While Chris moves up the company ladder, marries Chole and moves into one of the most stunning loft apartments ever put on screen (the audience gasped at the vista of the Thames, Parliament and all of London that appears in the loft's windows). Tom dumps Nola for a more suitable girl and Nola disappears. At a chance meeting nearly a year later, Chris and Nola reignite their affair and it's here the film gets darker and more like Crimes & Misdemeanors. When Nola begins to turn up the heat on Chris to ditch his wife and then announces her pregnancy, Chris suddenly realizes that he's become too comfortable in the world of country estates, chauffeured cars and living the high life provided by the Hewetts. Chris decides the only way to hold on to his new life is to kill Nola.

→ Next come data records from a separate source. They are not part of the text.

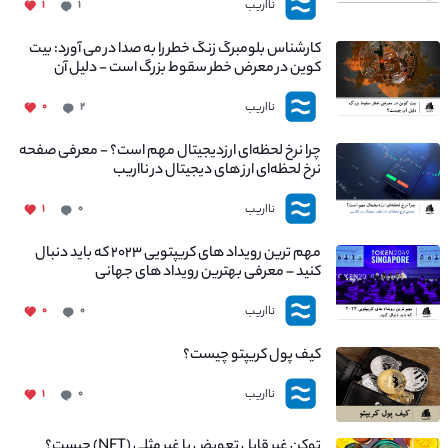
نااریب
۱
۱
کارشناس بلومبرگ زنگ خطر را به صدا در می آورد: بیت
کوین در معرض خطر سقوط بزرگ است - دلیل آن
چیست؟
نااریب
۰
۲
چرا نرخ لحظه‌ای ارزدیجیتال مهم است؟ - معرفی صفحه
نرخ لحظه‌ای ارز های دیجیتال در نااریب
نااریب
۱
۰
مهم ترین رویداد های کریپتویی ۲۰۲۳ که باید دنبال
کنید – معرفی بهترین رویداد های جهانی
نااریب
۰
۰
کیف پول کریپتو چیست؟
نااریب
۱
۰
توکن غیر قابل تعویض یا غیر مثلی (NFT) چیست؟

I won't go any further. The rest of the film -- it's twists and turns, unexpected gallows humor and thrilling final half hour -- are just top notch filmmaking. I had to remind myself a number of times that this was a Woody Allen film. Gone are the characters who act as Woody surrogates, speaking just like him and adopting his mannerisms. Also gone is the mannered dialogue that choked the life out of many of his films, including Melinda & Melinda. The only thing that reminds you of Woody Allen is the way he uses a city...in this case London...as a silent main character. Where Manhattan used to be his milieu, he treats London with the same golden touch. When Chris and Nola happen by chance to meet in a London street, it does harken back to the old Woody films as does the camera's fluid movement through interiors.
What really makes the film so riveting is Jonathan Rhys Meyers and Scarlett Johannson, who are both so hot I want to have a menage-a-trois. Both have lips you just know they could put to good use on various parts of your anatomy. Something else Woody added to this film was sex...hot, lusty, wet sex. When Chris and Nola go at it, they have a smoldering chemistry. Definitely a return to form for Woody, not to mention a new voice as well. I hope his next film, also starring Johannson and set in London, can match up to Match Point.
This has been a very busy weekend. On Friday night, I went down to visit my parents and then yesterday after the film, I went to the Word Diversity Collective event, Slam Amok! It was a great evening of poetry and I was thrilled that Theresa Davis took first prize in the slam. I was also delighted to run into Michael Guinn from Texas, who hosted one of the readings I performed at last year at the Austin International Poetry Festival. Gypsee-Yo blew the roof off the place with her feature set. I worked on a new poem, inspired by the poor whale that swam up the Thames in London and died during a rescue attempt. Somehow that event, the longing to be back in London and Virginia Woolf's suicide attempt in 1913 have all coalesced into a new poem. Don't ask me how it happened, because I'm not sure myself.
Today, I taped interviews with Gypsee and Karen Head for The Business of Words. The show continues to gain popularity and the guests have been first rate. My interview with Mary Chi-Whi Kim will begin airing on Tuesday, and the ones with Gypsee and Karen will follow in the weeks ahead. Make sure to check them out.
Tonight, I'm staying in and watching Bleak House.
Comments
Look forward to hearing what you thought about Bleak House.
I watched the first two hours of Bleak House last night and I'm totally hooked. Gillian Anderson is superb. I'll try to write a review later tonight or tomorrow. I want to watch it again.